En Viaje al cuarto de una madre se muestran muchos detalles, gestos. Que parecen pequeños. Se muestra una mirada que apunta al hogar. Se cuenta la historia de una madre y una hija. Y esta historia, de una madre y una hija, que se desarrolla en el hogar y que se compone de detalles, gestos, que parece pequeña, pero no, resulta una película tierna, necesaria.
El primer largometraje de Celia Rico Clavellino (Sevilla, 1982), tras el corto Luisa no está en casa (2012), se engarza en una idea del cine de autor que en España relanzó Carla Simón el año pasado con Verano 1993. Cine dirigido, escrito y protagonizado por mujeres, que surge con la pretensión de contar historias cálidas, empáticas, obviando la narrativa imperante que ha dominado en el mundillo, gracias a firmas como la de Michael Haneke o, más recientemente, la de Yorgos Lanthimos.
Con motivo de esta corriente, la directora y articulista Anna Petrus escribió en la revista Dirigido por… «Una de las raíces del cambio debemos hallarlo necesariamente en el feminismo cultural contemporáneo, es decir, en la reivindicación tanto de la necesidad que existan mujeres que produzcan, escriban y filmen en igualdad de condiciones que los hombres (y que contribuyan así a ofrecer otra forma de mirar el mundo), y también en el reconocimiento y el rescate de esos valores que nuestra sociedad capitalista ha dejado al margen y que se han tendido a identificar con lo femenino precisamente por su oposición a los valores del patriarcado».

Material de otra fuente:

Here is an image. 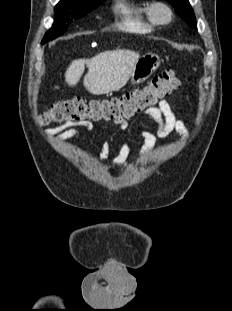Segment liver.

La cinta cuenta una historia sencilla, tan sencilla que habrá quien piense que no es suficiente como para armar una película. Leonor (Anna Castillo) una joven de un pueblo de Andalucía que vive con su madre, Estrella (Lola Dueñas), decide irse a vivir a Londres para trabajar como au pair, al asumir que no quiere reeditar la vida de su progenitora. De esta necesidad de dejar el hogar, nace la sensación de ambas de estar perdiendo lo poco estable que tienen en sus vidas.
Partiendo de los arquetipos femeninos que Núria Bou identificó en el clasicismo hollywoodiense, y que aparecen recogidos en su obra Diosas y tumbas, las protagonistas de la cinta corresponden con los dos tipos de mujer silenciosa: Deméter y Perséfone. Lola Dueñas, que se corresponde al ideal de Deméter, nunca abandona la casa durante el metraje. Según Bou, «La casa es un diáfano símbolo femenino en el sentido de refugio, protección o seno materno».
Junto a la imposibilidad de Estrella de transitar fuera del hogar, su labor de tejedora debe entenderse como su pretensión de hilar el futuro. En el trabajo frente a la máquina, el mismo que rechazó Leonor, Estrella encuentra la manera de ocupar el tiempo y, en el plano simbólico, velar por su hija.
Siguiendo con los planteamientos de Núria Bou, Leonor, identificable como Perséfone, corresponde con la idea de joven, en la fase liminal entre la adolescencia y la madurez, que «viaja a las tierras del averno justo cuando en su corazón germina una emoción». Al igual que la hija de Deméter, cuando Leonor decide irse a Londres, es llevada fuera de campo y no volverá a aparecer hasta su regreso al hogar.
Este tipo de cine, centrado en las pequeñas cosas –en capítulos y capítulos bajo la manta, en consejos contra el frío, en fotos por WhatsApp que buscan combatir la lejanía–, que huye de las grandes gestas y la grandilocuencia, es un giro político del cine de autor, un claro ejemplo de que se puede representar un mundo bello, sin pretensiones.